Une répression qui s'intensifie
Le Sénégal punit les relations homosexuelles de peines allant d'un à cinq ans de prison. En 2024, au moins 12 personnes ont été condamnées pour homosexualité, selon Amnesty International. Les ONG rappellent que cette législation viole les engagements internationaux du Sénégal en matière de droits humains. Pourtant, Orange et TotalEnergies, qui emploient des milliers de personnes au Sénégal, restent muets.
Un appel à la responsabilité sociale des entreprises
Les signataires de la tribune, parmi lesquels figurent des associations comme Human Rights Watch et l'International Lesbian, Gay, Bisexual, Trans and Intersex Association (ILGA), estiment que les multinationales ont un devoir moral de s'exprimer. "Orange et TotalEnergies ne peuvent pas se retrancher derrière leur neutralité politique alors qu'elles bénéficient de contrats lucratifs dans un pays où des citoyens sont emprisonnés pour leur orientation sexuelle", déclare un porte-parole d'ILGA.

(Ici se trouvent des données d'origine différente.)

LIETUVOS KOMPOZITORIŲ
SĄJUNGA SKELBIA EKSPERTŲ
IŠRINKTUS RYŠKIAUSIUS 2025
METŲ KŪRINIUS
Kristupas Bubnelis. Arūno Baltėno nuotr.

Des bénéfices sans contrepartie éthique
Orange Sénégal génère un chiffre d'affaires annuel de plus de 200 millions d'euros, tandis que TotalEnergies exploite des actifs pétroliers et gaziers majeurs, notamment le champ gazier Grand Tortue Ahmeyim. Les ONG pointent du doigt l'absence de clause de non-discrimination dans leurs contrats et leur refus de dialoguer avec les militants LGBT+ locaux.
Une pression internationale croissante
En 2024, la France a adopté une loi sur le devoir de vigilance des entreprises, les obligeant à prévenir les violations des droits humains dans leurs chaînes d'approvisionnement. Les ONG estiment que le silence d'Orange et de TotalEnergies pourrait constituer un manquement à cette obligation. "Nous appelons les actionnaires et les consommateurs à exiger des comptes", conclut la tribune.